Un groupe de femmes en robe colorée debout à l'extérieur parmi les cultures en croissance
Femmes dans leurs fermes maraîchères à Bahar Alrab, Darfour oriental. Photo : CARE Soudan.

Des voix croissantes avec des légumes

L’impact du projet a transcendé les finances et la sécurité alimentaire.

« Dans notre société, les femmes ne sont pas impliquées dans la prise de décision car de nombreux hommes ne voient pas notre valeur dans la communauté [puisque] nous n'avons pas de ressources financières en main », explique Fatima, 26 ans.

« Depuis que nous avons commencé à avoir de l'argent entre nos mains et que nous avons pu aider notre communauté, peu à peu les hommes ont commencé à nous consulter dans les affaires publiques, et nous faisons maintenant pression pour construire une école de filles dans notre village.

Le projet est conçu pour répondre aux besoins spécifiques, aux vulnérabilités et aux capacités des femmes, des jeunes, des agriculteurs, des personnes déplacées internes, des communautés d'accueil et des institutions locales. Une attention particulière est portée aux membres marginalisés des communautés, y compris, mais sans s'y limiter, les femmes chefs de famille, les jeunes et les personnes handicapées.

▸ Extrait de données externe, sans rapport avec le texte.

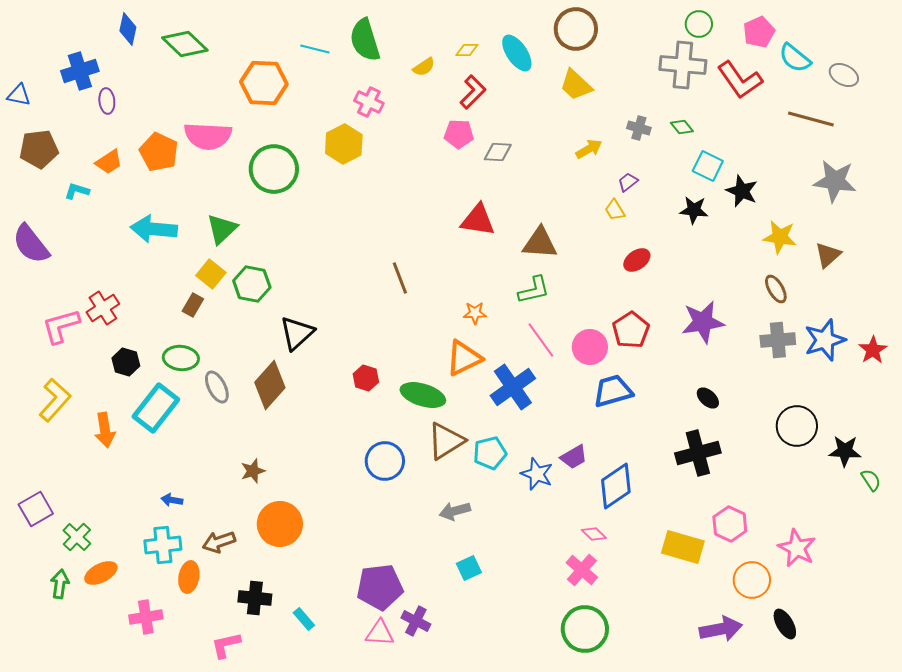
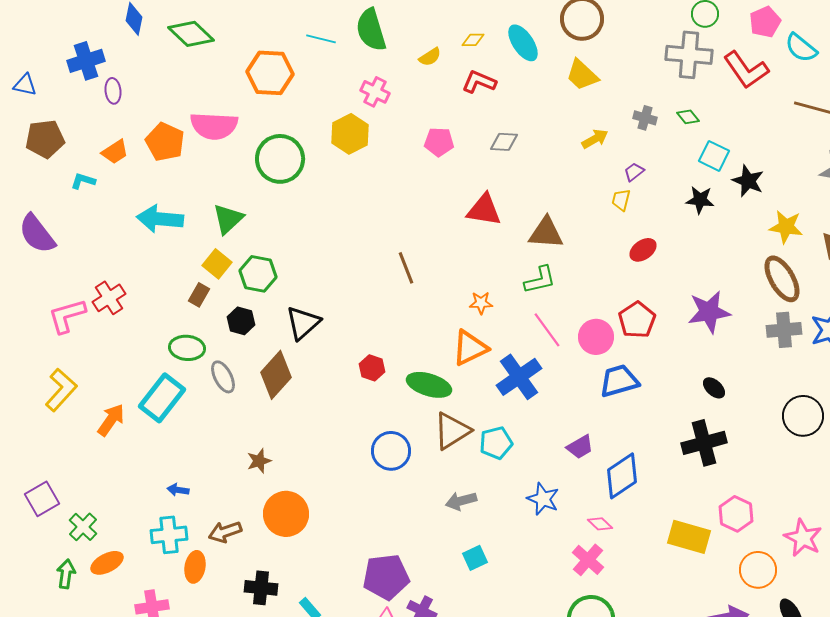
red L-shape: (473, 92) -> (479, 82), turned -112
pink pentagon: (459, 134) -> (439, 142), moved
yellow trapezoid: (615, 210) -> (621, 200), turned 45
brown ellipse: (776, 289) -> (782, 279), size x1.6
black hexagon: (126, 362) -> (241, 321), moved
orange arrow: (105, 430) -> (111, 420), turned -136
blue star: (537, 474) -> (543, 499), moved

« Avec nos programmes, nous visons à servir les femmes pauvres, les jeunes, les agriculteurs traditionnels et les personnes déplacées et à les aider à améliorer leur vie », déclare Takuna Ruvaro, conseiller en moyens de subsistance et marchés de CARE Soudan. «Nous nous concentrons généralement sur les femmes qui luttent pour subvenir aux besoins de leur famille et sur les personnes handicapées.»

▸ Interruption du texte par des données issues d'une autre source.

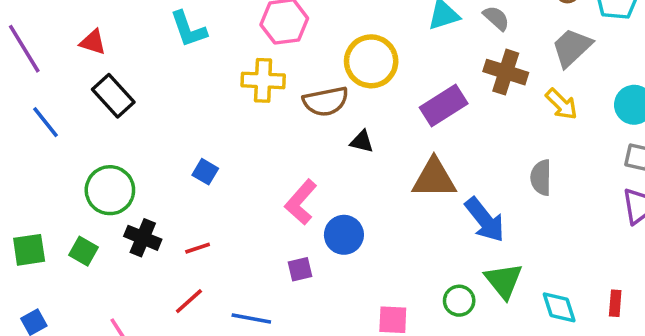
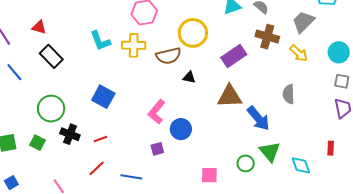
cyan L-shape: (188, 29) -> (100, 41), moved
blue square: (205, 172) -> (103, 97), size x1.6
red rectangle: (615, 303) -> (331, 148), moved

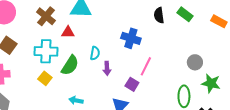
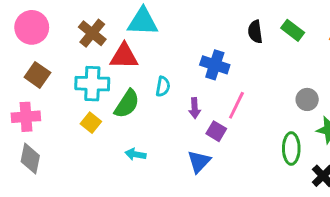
red triangle: (68, 32) -> (124, 56), size x1.5
purple arrow: (107, 68) -> (195, 108), moved

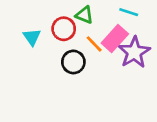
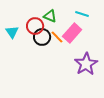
purple star: (134, 52) -> (86, 64), moved
black circle: (73, 62) -> (42, 37), moved

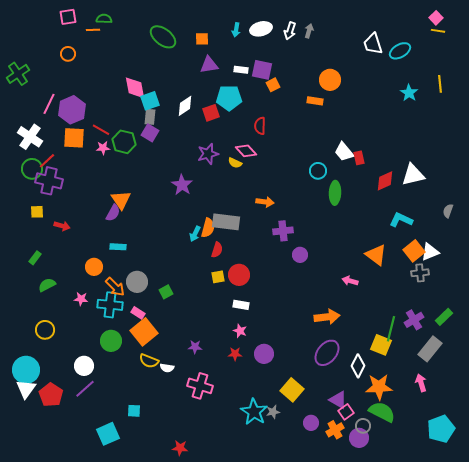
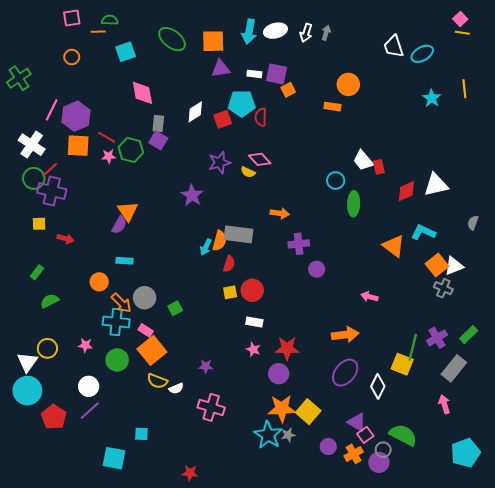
cyan arrow: (236, 30) -> (249, 32), size x1.6
orange square: (202, 39) -> (213, 41), size x1.6
cyan square: (150, 101) -> (126, 52), moved
red semicircle: (260, 126) -> (261, 117), moved
orange triangle: (376, 255) -> (394, 246), moved
gray cross: (420, 273) -> (443, 288), turned 30
pink star: (81, 299) -> (85, 345), moved
red star: (235, 354) -> (287, 348), moved, size x1.6
white semicircle: (167, 368) -> (176, 388), turned -32
orange star: (379, 387) -> (282, 409), moved
white triangle: (26, 389) -> (27, 362), moved
cyan square: (108, 434) -> (114, 458), turned 35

Trois hommes en blouse blanche debout à l'extérieur à côté d'un animal couché
Les agents communautaires de santé animale et le personnel du ministère des Ressources animales vaccinent les animaux au Darfour oriental. Photo : CARE Soudan.

Combattre les maladies du bétail

Pour combler une lacune dans les services vétérinaires officiels, entraînée par le conflit en cours, CARE Soudan est intervenu pour former les agents de santé communautaires et les équiper des outils et des fournitures nécessaires pour vacciner les animaux. Les agents de santé animale formés, équipés de kits d'outils vétérinaires, et le personnel du ministère des Ressources animales ont vacciné les animaux à Bahr Al Arab et à Abu Karnkea, bénéficiant à quelque 6,000 XNUMX ménages.

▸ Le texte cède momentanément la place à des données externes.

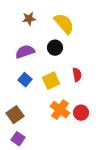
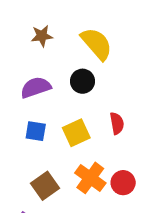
blue square: (25, 80) -> (36, 131), turned -32
brown square: (15, 115) -> (45, 186), moved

« Je me sentais stressé et je m'interrogeais sur la capacité des autorités locales de santé animale à vacciner nos animaux comme d'habitude en raison du conflit armé en cours », explique Osman, 45 ans, un éleveur de bétail d'Abu Karnkea, dans l'Est du Darfour. «Pendant des années, nous vaccinions nos animaux avant de partir vers le nord ou le sud à la recherche de pâturages.»

« Nos animaux sont vaccinés contre les maladies courantes dans la région. Nous sommes désormais prêts à poursuivre nos activités avec nos animaux sans craindre de tomber malade », ajoute-t-il.

« En se concentrant sur les femmes, CARE Soudan s'efforce d'aider les communautés rurales à accéder à des opportunités de revenus grâce à l'agriculture ou à l'élevage », déclare Raja Rizwan Ashfaq, directeur pays adjoint par intérim des programmes de CARE Soudan. « Le conflit en cours a limité les possibilités de travail, et des millions de personnes ont du mal à subvenir aux besoins de leur famille. Les besoins sont sans précédent. Alors que des millions de personnes vivent dans des conditions désastreuses, nous avons besoin de toute urgence de davantage de ressources pour accroître notre portée et notre impact.